Environmental sensitivities have played a key role here ever since oil was discovered in Prudhoe Bay on Dec. 26, 1967. For hundreds of miles, the faintly green and brown tundra, soggy during the summer, stretches out along the treeless coast, dotted with small lakes and ponds. Until the oil industry arrived, the main inhabitants here were caribou and polar bears. After the oil shock of 1973, development moved ahead and oil was flowing through the Trans-Alaska Pipeline System (TAPS) by 1977. Ever since, Prudhoe Bay has been a centerpiece of U.S. production. It has produced 11.7 billion barrels of oil and it probably has another 2 billion left, BP says.
Now regulators and environmentalists are asking whether BP has been negligent about maintenance of the 30-year-old transit pipelines that snake their way through the flat landscape, connecting the gathering lines from the wells to the bigger TAPS line. Some petroleum engineers say that while BP says it has been "surprised" by the extent of corrosion it has discovered since a leak was found on March 2 this year, it should have come as no surprise.

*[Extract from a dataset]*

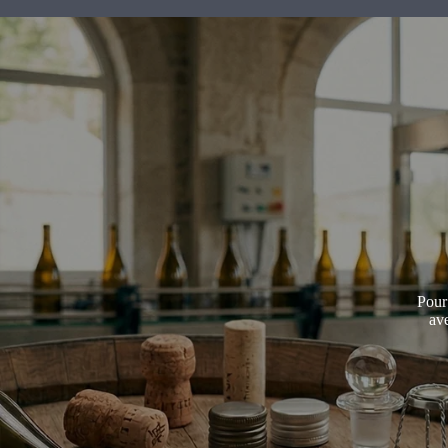
Pour
ave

Corrosion is a constant problem for oil pipelines. The combination of oil, gas, carbon dioxide and water can form carbonic acid that eats away steel pipe. In a field like Prudhoe Bay, corrosion is more likely because BP is pumping water from the Beaufort Sea into the wells to help push out the oil as pressure in the aging field declines. Now the wells are producing 1.3 million barrels per day of water, along with 400,000 barrels of oil.

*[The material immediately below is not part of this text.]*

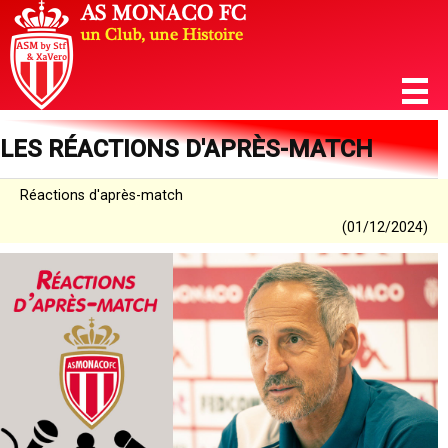
LES RÉACTIONS D'APRÈS-MATCH
Réactions d'après-match
(01/12/2024)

BP had planned to spend $72 million this year to fight corrosion in Prudhoe Bay, up 80 percent from 2001. Copeland said, however, that the "vast majority" of the funds are spent on the 1,500 miles of smaller infield lines that carry oil from the well to processing plants. "That's where we expect to have the highest chance of corrosion," he said. Occasional leaks have occurred in those smaller lines, he said. The transit lines were thought to be lower risk because the oil passes first through processing plants to remove virtually all water and sediments.

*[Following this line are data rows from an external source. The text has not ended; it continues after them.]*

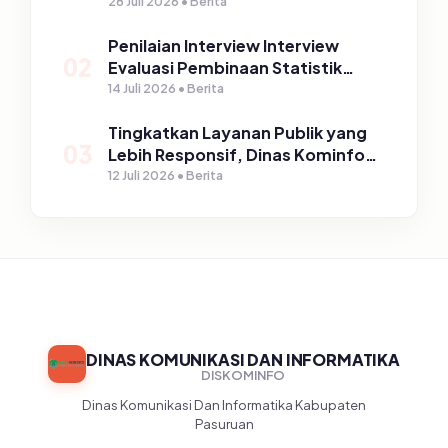
PLTPH dalam Program TIRTA
28 Juli 2026 • Berita
PELITA di Desa Ngerong
Penilaian Interview Interview
02
Evaluasi Pembinaan Statistik
Sektoral Kabupaten Pasuruan
14 Juli 2026 • Berita
Tingkatkan Layanan Publik yang
03
Lebih Responsif, Dinas Kominfo
Gelar Sosialisasi SP4N Lapor di
12 Juli 2026 • Berita
Tingkat Puskesmas, UPT, serta
SD/SMP di Kabupaten Pasuruan
DINAS KOMUNIKASI DAN INFORMATIKA
DISKOMINFO
Dinas Komunikasi Dan Informatika Kabupaten
Pasuruan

But that is not enough to keep the lines clean. The eastern Prudhoe Bay transit line had collected so much sediment by 1992 that Atlantic Richfield Co., which was then operating the line, could not get a maintenance pig through to clean out the pipe. Even though BP bought Arco in 1999, it never ran a smart pig through to clean or collect data. This week, three of the pigs stood on a flatbed pickup truck, looking like overgrown bullets between knee and waist high. They had bright yellow plastic heads and bases and either steel brushes or magnetic sensors in between. True to their name, the pigs chew up sludge and the brushes make squealing noises as they work their way through the line.
It remains a mystery why BP did not run a pig through the pipelines. Even though the buildup of sludge was an obstacle, BP has cleared out the eastern line enough in just two weeks to run a smart pig through it. All company officials like Copeland could say as they stood looking out over the web of steel was that they wish they had.
In addition to the suspended output, strong world demand for steel has driven up the cost of pipe. And replacing large portions of the pipeline would take months. Prudhoe Bay on the Beaufort Sea lies 250 miles north of the Arctic Circle. The new pipe will be smaller because Prudhoe Bay production is declining. Deadhorse is more a collection of steel huts and warehouses than a town, more like northern New Jersey's industrial zone than the frontier. It's where people come to work hard enough to leave. Few tourists visit; there are vacancies at the Arctic Caribou Inn.
Just outside the BP operating base, a pickup truck that had been partly crushed in a collision is perched on a platform. In front of it is a sign that reads: "A moment of distraction can lead to an accident." In the case of the BP pipelines, it took many moments, but the result was the same.